Он сел за стол, я молчал, глядя в угол.
Сегодня он намного злее обычного.
– Я не гестапо и не эсэс, я офицер, но тебе будет плох. Бить палкой по голове, как дурак Эрих, – нет! Я из хорошей семьи и жил в Руслянд. Говори – я жду. Садись.
Какие-то ненужные мысли путались в голове. «Наверно, уже раздают баланду?» Перед глазами унылое лицо Андрея и его рука, прочертившая в воздухе выразительный жест.
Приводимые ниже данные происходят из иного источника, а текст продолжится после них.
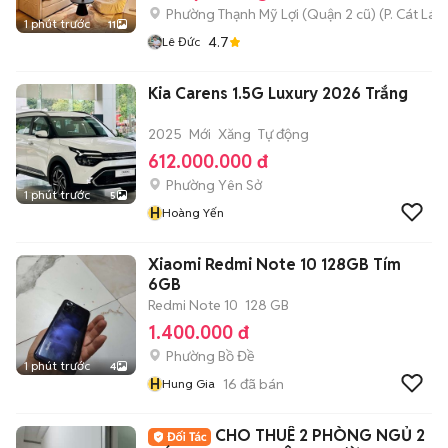
Phường Thạnh Mỹ Lợi (Quận 2 cũ)
(
P. Cát Lái
m
1 phút trước
11
4.7
Lê Đức
Kia Carens 1.5G Luxury 2026 Trắng
2025
Mới
Xăng
Tự động
612.000.000 đ
Phường Yên Sở
1 phút trước
5
H
Hoàng Yến
Xiaomi Redmi Note 10 128GB Tím
6GB
Redmi Note 10
128 GB
1.400.000 đ
Phường Bồ Đề
1 phút trước
4
H
16
đã bán
Hung Gia
CHO THUÊ 2 PHÒNG NGỦ 2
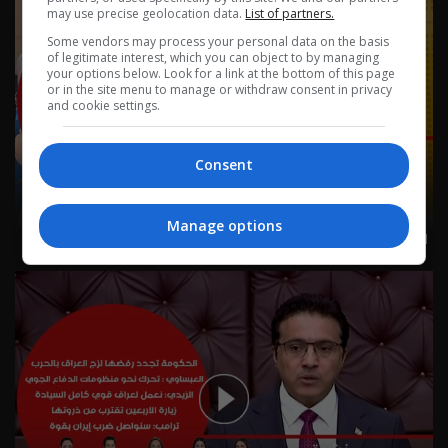
may use precise geolocation data.
List of partners.
Some vendors may process your personal data on the basis
of legitimate interest, which you can object to by managing
your options below. Look for a link at the bottom of this page
or in the site menu to manage or withdraw consent in privacy
and cookie settings.
Consent
Manage options
١ آب ٢٠٢٦ | 2026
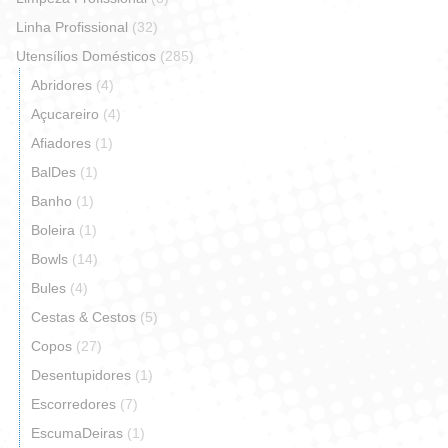
Linha Profissional
(32)
Utensílios Domésticos
(285)
Abridores
(4)
Açucareiro
(4)
Afiadores
(1)
BalDes
(1)
Banho
(1)
Boleira
(1)
Bowls
(14)
Bules
(4)
Cestas & Cestos
(5)
Copos
(27)
Desentupidores
(1)
Escorredores
(7)
EscumaDeiras
(1)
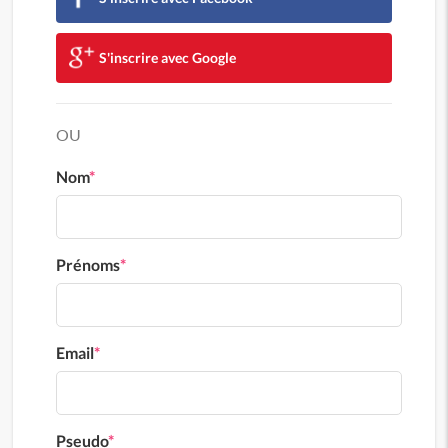
S'inscrire avec Google
OU
Nom
*
Prénoms
*
Email
*
Pseudo
*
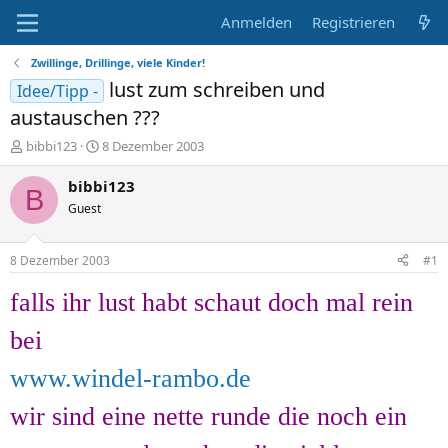
Anmelden
Registrieren
Zwillinge, Drillinge, viele Kinder!
lust zum schreiben und
Idee/Tipp -
austauschen ???
E
E
bibbi123
8 Dezember 2003
r
r
s
s
bibbi123
B
t
t
Guest
e
e
l
l
l
l
8 Dezember 2003
#1
e
t
r
a
falls ihr lust habt schaut doch mal rein
m
bei
www.windel-rambo.de
wir sind eine nette runde die noch ein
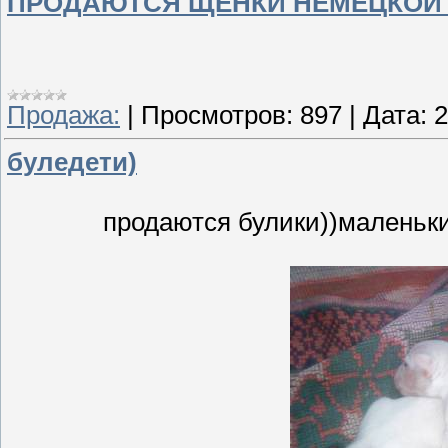
ПРОДАЮТСЯ ЩЕНКИ НЕМЕЦКОЙ
Продажа:
|
Просмотров:
897
|
Дата:
2
буледети)
продаются булики))маленьк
Наверно, они боятся, что выдам…
Я взглянул на Беккера.
– Хочешь курить?
Я кивнул.
Он вытащил из нагрудного кармана сигарету и дал мне. Я затянулся. Трава травой, но голова пошла кругом.
– Ну?!
Я молчал.
– Ты не выйдешь из этой комнаты, пока не скажешь или не напишешь. Вот тебе бумага и карандаш. Я приду через час.
Он вышел. Вошёл Эрих, сел за стол и, не обращая на меня внимания, засвистел, стуча в такт руками по столу. Потом он снимал пылинки с мундира, долго и аккуратно. Был он тощ и бледен. Чёрная повязка наискось – память русской зимы 1941/42 года.
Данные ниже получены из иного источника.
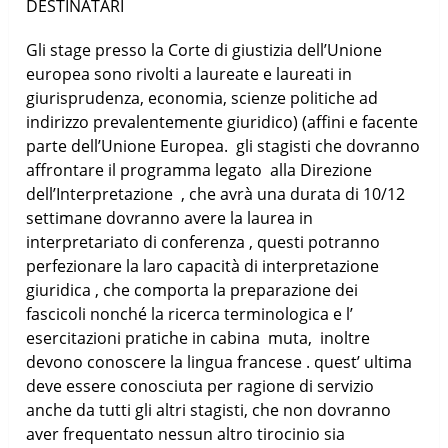
DESTINATARI
Gli stage presso la Corte di giustizia dell’Unione
europea sono rivolti a laureate e laureati in
giurisprudenza, economia, scienze politiche ad
indirizzo prevalentemente giuridico) (affini e facente
parte dell’Unione Europea. gli stagisti che dovranno
affrontare il programma legato alla Direzione
dell’Interpretazione , che avrà una durata di 10/12
settimane dovranno avere la laurea in
interpretariato di conferenza , questi potranno
perfezionare la laro capacità di interpretazione
giuridica , che comporta la preparazione dei
fascicoli nonché la ricerca terminologica e l’
esercitazioni pratiche in cabina muta, inoltre
devono conoscere la lingua francese . quest’ ultima
deve essere conosciuta per ragione di servizio
anche da tutti gli altri stagisti, che non dovranno
aver frequentato nessun altro tirocinio sia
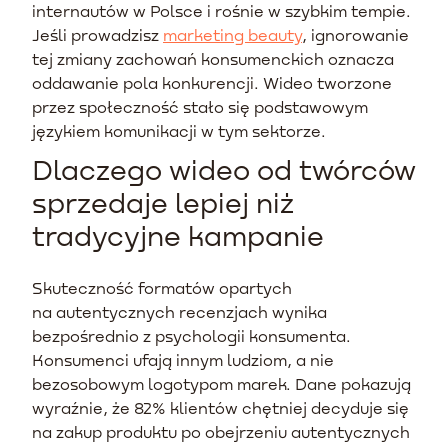
internautów w Polsce i rośnie w szybkim tempie.
Jeśli prowadzisz
marketing beauty
, ignorowanie
tej zmiany zachowań konsumenckich oznacza
oddawanie pola konkurencji. Wideo tworzone
przez społeczność stało się podstawowym
językiem komunikacji w tym sektorze.
Dlaczego wideo od twórców
sprzedaje lepiej niż
tradycyjne kampanie
Skuteczność formatów opartych
na autentycznych recenzjach wynika
bezpośrednio z psychologii konsumenta.
Konsumenci ufają innym ludziom, a nie
bezosobowym logotypom marek. Dane pokazują
wyraźnie, że 82% klientów chętniej decyduje się
na zakup produktu po obejrzeniu autentycznych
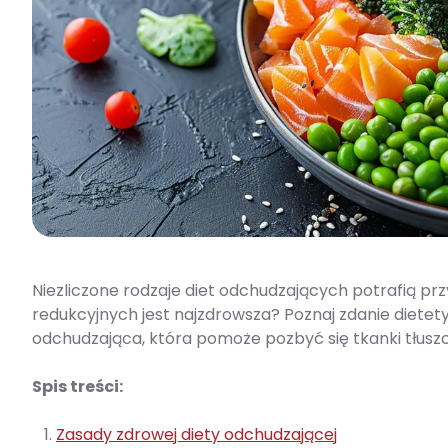
Niezliczone rodzaje diet odchudzających potrafią prz
redukcyjnych jest najzdrowsza? Poznaj zdanie dietet
odchudzająca, która pomoże pozbyć się tkanki tłuszc
Spis treści:
Zasady zdrowej diety odchudzającej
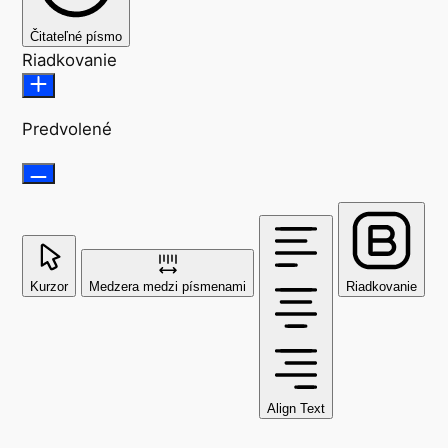
Čitateľné písmo
Riadkovanie
Predvolené
Kurzor
Medzera medzi písmenami
Riadkovanie
Align Text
Эрих взглянул на часы и начал есть бутерброд. Колбаса была красная, как запёкшаяся кровь. Никогда раньше я не видел такой колбасы. Из чего они её делают? Он ел нудно, долго и потом докурил кусочек сигары из вонючей травы. Мне опять захотелось курить. Есть уже давным-давно не хотелось, с начала плена. Была только боль в желудке и слабость.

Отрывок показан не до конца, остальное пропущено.